RECORDS FOR THE TASK:
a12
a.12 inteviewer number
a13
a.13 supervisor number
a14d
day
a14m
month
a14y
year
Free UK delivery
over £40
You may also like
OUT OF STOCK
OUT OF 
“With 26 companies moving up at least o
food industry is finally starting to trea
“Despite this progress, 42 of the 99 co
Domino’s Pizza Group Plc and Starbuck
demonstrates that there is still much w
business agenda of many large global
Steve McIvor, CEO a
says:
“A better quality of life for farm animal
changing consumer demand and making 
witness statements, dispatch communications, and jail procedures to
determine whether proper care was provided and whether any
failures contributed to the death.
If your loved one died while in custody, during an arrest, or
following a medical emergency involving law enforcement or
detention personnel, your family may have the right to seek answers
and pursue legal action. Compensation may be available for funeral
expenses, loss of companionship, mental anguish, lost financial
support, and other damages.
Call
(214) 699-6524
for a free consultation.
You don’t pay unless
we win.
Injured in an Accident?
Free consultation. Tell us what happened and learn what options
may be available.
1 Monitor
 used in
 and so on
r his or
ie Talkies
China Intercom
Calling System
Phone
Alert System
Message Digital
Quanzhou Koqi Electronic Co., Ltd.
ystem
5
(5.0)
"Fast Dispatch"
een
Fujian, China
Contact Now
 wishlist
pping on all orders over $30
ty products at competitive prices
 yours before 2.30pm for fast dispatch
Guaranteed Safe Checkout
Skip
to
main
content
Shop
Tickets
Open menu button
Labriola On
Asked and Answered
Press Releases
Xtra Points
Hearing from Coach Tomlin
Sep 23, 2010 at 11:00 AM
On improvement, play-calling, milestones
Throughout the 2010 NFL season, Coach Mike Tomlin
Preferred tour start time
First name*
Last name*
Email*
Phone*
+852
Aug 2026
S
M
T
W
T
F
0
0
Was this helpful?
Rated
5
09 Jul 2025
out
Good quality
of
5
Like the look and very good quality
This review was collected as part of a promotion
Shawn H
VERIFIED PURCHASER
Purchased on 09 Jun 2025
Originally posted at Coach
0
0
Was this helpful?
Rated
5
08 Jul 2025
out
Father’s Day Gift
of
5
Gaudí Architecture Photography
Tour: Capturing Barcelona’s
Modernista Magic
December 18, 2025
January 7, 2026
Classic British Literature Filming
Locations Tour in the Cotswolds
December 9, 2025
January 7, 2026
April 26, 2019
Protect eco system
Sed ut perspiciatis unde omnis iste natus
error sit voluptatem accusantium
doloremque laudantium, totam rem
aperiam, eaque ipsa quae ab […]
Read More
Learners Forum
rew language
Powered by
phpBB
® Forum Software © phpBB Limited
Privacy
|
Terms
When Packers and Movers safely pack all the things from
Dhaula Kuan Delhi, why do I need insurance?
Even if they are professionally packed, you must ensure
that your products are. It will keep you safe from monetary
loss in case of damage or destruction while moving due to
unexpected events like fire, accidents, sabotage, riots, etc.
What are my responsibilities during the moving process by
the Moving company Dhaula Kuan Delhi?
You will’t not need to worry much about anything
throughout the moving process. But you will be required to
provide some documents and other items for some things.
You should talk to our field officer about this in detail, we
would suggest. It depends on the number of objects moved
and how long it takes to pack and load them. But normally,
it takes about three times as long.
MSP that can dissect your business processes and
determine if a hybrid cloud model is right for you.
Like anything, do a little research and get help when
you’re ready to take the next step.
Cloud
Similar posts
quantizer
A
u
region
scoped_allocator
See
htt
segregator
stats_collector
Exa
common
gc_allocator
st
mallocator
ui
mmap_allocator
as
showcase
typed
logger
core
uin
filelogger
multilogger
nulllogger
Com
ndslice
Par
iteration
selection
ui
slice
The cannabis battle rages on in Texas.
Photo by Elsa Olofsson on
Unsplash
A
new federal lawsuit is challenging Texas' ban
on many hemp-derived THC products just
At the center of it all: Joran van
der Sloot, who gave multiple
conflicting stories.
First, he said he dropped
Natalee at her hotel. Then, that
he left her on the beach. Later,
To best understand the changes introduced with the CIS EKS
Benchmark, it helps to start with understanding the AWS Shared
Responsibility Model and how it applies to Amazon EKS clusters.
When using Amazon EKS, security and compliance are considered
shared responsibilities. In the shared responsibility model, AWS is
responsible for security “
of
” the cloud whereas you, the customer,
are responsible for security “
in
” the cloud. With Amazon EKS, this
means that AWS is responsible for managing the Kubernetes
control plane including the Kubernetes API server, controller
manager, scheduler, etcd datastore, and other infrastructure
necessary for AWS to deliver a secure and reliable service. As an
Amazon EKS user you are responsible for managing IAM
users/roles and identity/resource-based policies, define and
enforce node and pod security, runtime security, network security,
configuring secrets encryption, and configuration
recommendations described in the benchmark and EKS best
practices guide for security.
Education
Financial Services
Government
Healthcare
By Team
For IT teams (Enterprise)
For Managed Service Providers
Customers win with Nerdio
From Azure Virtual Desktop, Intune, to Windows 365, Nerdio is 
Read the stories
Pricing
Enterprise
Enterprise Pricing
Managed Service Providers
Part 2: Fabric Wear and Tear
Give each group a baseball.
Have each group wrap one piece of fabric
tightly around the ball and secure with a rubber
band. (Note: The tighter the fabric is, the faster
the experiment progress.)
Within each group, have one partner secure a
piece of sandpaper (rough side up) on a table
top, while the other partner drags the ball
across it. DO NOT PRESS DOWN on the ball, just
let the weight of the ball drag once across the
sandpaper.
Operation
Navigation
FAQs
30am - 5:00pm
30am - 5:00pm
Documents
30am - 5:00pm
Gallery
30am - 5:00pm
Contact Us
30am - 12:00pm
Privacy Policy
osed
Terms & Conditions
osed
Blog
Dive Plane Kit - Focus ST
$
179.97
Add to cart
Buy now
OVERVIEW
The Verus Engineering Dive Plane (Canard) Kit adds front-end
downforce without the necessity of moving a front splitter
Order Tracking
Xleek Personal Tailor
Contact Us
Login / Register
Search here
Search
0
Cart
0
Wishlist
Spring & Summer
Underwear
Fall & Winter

WHAT YOU SHOULD DO: The entries above must be returned exactly.

TASK RESULT:
a12
a.12 inteviewer number
a13
a.13 supervisor number
a14d
day
a14m
month
a14y
year
Free UK delivery
over £40
You may also like
OUT OF STOCK
OUT OF 
“With 26 companies moving up at least o
food industry is finally starting to trea
“Despite this progress, 42 of the 99 co
Domino’s Pizza Group Plc and Starbuck
demonstrates that there is still much w
business agenda of many large global
Steve McIvor, CEO a
says:
“A better quality of life for farm animal
changing consumer demand and making 
witness statements, dispatch communications, and jail procedures to
determine whether proper care was provided and whether any
failures contributed to the death.
If your loved one died while in custody, during an arrest, or
following a medical emergency involving law enforcement or
detention personnel, your family may have the right to seek answers
and pursue legal action. Compensation may be available for funeral
expenses, loss of companionship, mental anguish, lost financial
support, and other damages.
Call
(214) 699-6524
for a free consultation.
You don’t pay unless
we win.
Injured in an Accident?
Free consultation. Tell us what happened and learn what options
may be available.
1 Monitor
 used in
 and so on
r his or
ie Talkies
China Intercom
Calling System
Phone
Alert System
Message Digital
Quanzhou Koqi Electronic Co., Ltd.
ystem
5
(5.0)
"Fast Dispatch"
een
Fujian, China
Contact Now
 wishlist
pping on all orders over $30
ty products at competitive prices
 yours before 2.30pm for fast dispatch
Guaranteed Safe Checkout
Skip
to
main
content
Shop
Tickets
Open menu button
Labriola On
Asked and Answered
Press Releases
Xtra Points
Hearing from Coach Tomlin
Sep 23, 2010 at 11:00 AM
On improvement, play-calling, milestones
Throughout the 2010 NFL season, Coach Mike Tomlin
Preferred tour start time
First name*
Last name*
Email*
Phone*
+852
Aug 2026
S
M
T
W
T
F
0
0
Was this helpful?
Rated
5
09 Jul 2025
out
Good quality
of
5
Like the look and very good quality
This review was collected as part of a promotion
Shawn H
VERIFIED PURCHASER
Purchased on 09 Jun 2025
Originally posted at Coach
0
0
Was this helpful?
Rated
5
08 Jul 2025
out
Father’s Day Gift
of
5
Gaudí Architecture Photography
Tour: Capturing Barcelona’s
Modernista Magic
December 18, 2025
January 7, 2026
Classic British Literature Filming
Locations Tour in the Cotswolds
December 9, 2025
January 7, 2026
April 26, 2019
Protect eco system
Sed ut perspiciatis unde omnis iste natus
error sit voluptatem accusantium
doloremque laudantium, totam rem
aperiam, eaque ipsa quae ab […]
Read More
Learners Forum
rew language
Powered by
phpBB
® Forum Software © phpBB Limited
Privacy
|
Terms
When Packers and Movers safely pack all the things from
Dhaula Kuan Delhi, why do I need insurance?
Even if they are professionally packed, you must ensure
that your products are. It will keep you safe from monetary
loss in case of damage or destruction while moving due to
unexpected events like fire, accidents, sabotage, riots, etc.
What are my responsibilities during the moving process by
the Moving company Dhaula Kuan Delhi?
You will’t not need to worry much about anything
throughout the moving process. But you will be required to
provide some documents and other items for some things.
You should talk to our field officer about this in detail, we
would suggest. It depends on the number of objects moved
and how long it takes to pack and load them. But normally,
it takes about three times as long.
MSP that can dissect your business processes and
determine if a hybrid cloud model is right for you.
Like anything, do a little research and get help when
you’re ready to take the next step.
Cloud
Similar posts
quantizer
A
u
region
scoped_allocator
See
htt
segregator
stats_collector
Exa
common
gc_allocator
st
mallocator
ui
mmap_allocator
as
showcase
typed
logger
core
uin
filelogger
multilogger
nulllogger
Com
ndslice
Par
iteration
selection
ui
slice
The cannabis battle rages on in Texas.
Photo by Elsa Olofsson on
Unsplash
A
new federal lawsuit is challenging Texas' ban
on many hemp-derived THC products just
At the center of it all: Joran van
der Sloot, who gave multiple
conflicting stories.
First, he said he dropped
Natalee at her hotel. Then, that
he left her on the beach. Later,
To best understand the changes introduced with the CIS EKS
Benchmark, it helps to start with understanding the AWS Shared
Responsibility Model and how it applies to Amazon EKS clusters.
When using Amazon EKS, security and compliance are considered
shared responsibilities. In the shared responsibility model, AWS is
responsible for security “
of
” the cloud whereas you, the customer,
are responsible for security “
in
” the cloud. With Amazon EKS, this
means that AWS is responsible for managing the Kubernetes
control plane including the Kubernetes API server, controller
manager, scheduler, etcd datastore, and other infrastructure
necessary for AWS to deliver a secure and reliable service. As an
Amazon EKS user you are responsible for managing IAM
users/roles and identity/resource-based policies, define and
enforce node and pod security, runtime security, network security,
configuring secrets encryption, and configuration
recommendations described in the benchmark and EKS best
practices guide for security.
Education
Financial Services
Government
Healthcare
By Team
For IT teams (Enterprise)
For Managed Service Providers
Customers win with Nerdio
From Azure Virtual Desktop, Intune, to Windows 365, Nerdio is 
Read the stories
Pricing
Enterprise
Enterprise Pricing
Managed Service Providers
Part 2: Fabric Wear and Tear
Give each group a baseball.
Have each group wrap one piece of fabric
tightly around the ball and secure with a rubber
band. (Note: The tighter the fabric is, the faster
the experiment progress.)
Within each group, have one partner secure a
piece of sandpaper (rough side up) on a table
top, while the other partner drags the ball
across it. DO NOT PRESS DOWN on the ball, just
let the weight of the ball drag once across the
sandpaper.
Operation
Navigation
FAQs
30am - 5:00pm
30am - 5:00pm
Documents
30am - 5:00pm
Gallery
30am - 5:00pm
Contact Us
30am - 12:00pm
Privacy Policy
osed
Terms & Conditions
osed
Blog
Dive Plane Kit - Focus ST
$
179.97
Add to cart
Buy now
OVERVIEW
The Verus Engineering Dive Plane (Canard) Kit adds front-end
downforce without the necessity of moving a front splitter
Order Tracking
Xleek Personal Tailor
Contact Us
Login / Register
Search here
Search
0
Cart
0
Wishlist
Spring & Summer
Underwear
Fall & Winter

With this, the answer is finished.